# Paint Creek Gear Restrictions



## kzoofisher (Mar 6, 2011)

A 5 year old catching a 20" brown? Setting your sights a tad high I think. Does the kid have the dexterity to handle a spinning or baitcasting outfit either? My biggest problem when my kids were that young was finding a place that they could stand in the river, once I found that I taught them to just flick the line across the current and let soft hackles do the rest. Those little brookies hook themselves half the time and the kids love all the action. A boat was the best place to practice general casting with different gear. If you want him to catch bigger trout try floating the Au Sable below Mio, he can throw spinners and catch planter rainbows without putting the lure up on shore too often. There is a good chance he will at least move a bigger fish and you might tie into a real trophy, last trip with my 9 year old caught half a dozen 6"-14" browns and I popped a 23". Good luck.


----------



## fisheater (Nov 14, 2010)

My boy is now 8 and he is getting pretty good at rolling bait. I have taken quite a few kids trout fishing, and they seem to catch on. I think my boy started at about 5, but he is really interested now. I have given dozens of Dad's directions to my "secret" shore fishing holes.

If my opinion on the gear restriction is too strong for some, it is what it is. The present rules are just that, present rules. They do not represent a higher moral authority, but they are the law.

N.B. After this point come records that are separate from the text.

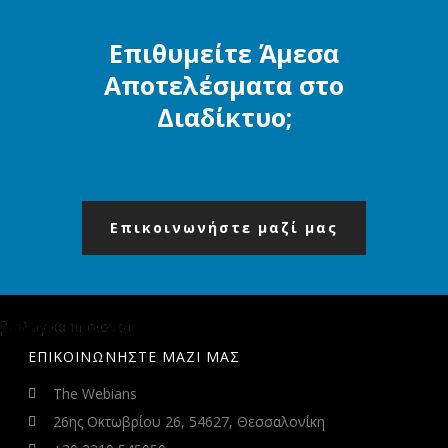
READ MORE
Επιθυμείτε Άμεσα
Αποτελέσματα στο
Διαδίκτυο;
Επικοινωνήστε μαζί μας
βιολογικα προιοντα
Medimall Egg & Sperm Bank
Ανδρικά και γυναικεία ρολόγια - Κοσμήματα - Oso Fashion
Sexshop
ΕΠΙΚΟΙΝΩΝΗΣΤΕ ΜΑΖΙ ΜΑΣ
The Webians
26ης Οκτωβρίου 26, 54627, Θεσσαλονίκη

My boy hooked a very fat 20" cat for Father's Day and he had his hands full. He's been fishing for a few years now and it was fun, scary. At 5, I think it would have been just scary.


----------



## troutguy26 (Apr 28, 2011)

A kid catching a 20 in brown is not setting the bar high. Ive caught alot of browns bigger than that a kid would of had a good shot at landing. But i wasnt on gear water and i think kids should be able to fish that water no matter what they are using.


----------



## bassdisaster (Jun 21, 2007)

The Gear restrictions have nothing to do with kid's!
Kids dont hurt the population enough to make a difference!
Think about this, in Bass fishing tournaments long ago some of the organizers decided that *Live bait* should not be allowed, one has to figure that they believed that live bait would out produce artificial!
Ok Take 2 boats 2 anglers each, send them out in any Michigan lake and i can all but guarantee that the boat using artificial's will out fish the live bait boat hands down!
So with that logic then who is doing more damage to the bass population? certainly not the live bait users!
When any of our waters get restricted it diminishes us as a whole!
Discrimination is simply not tolerable in 2011!

BD


----------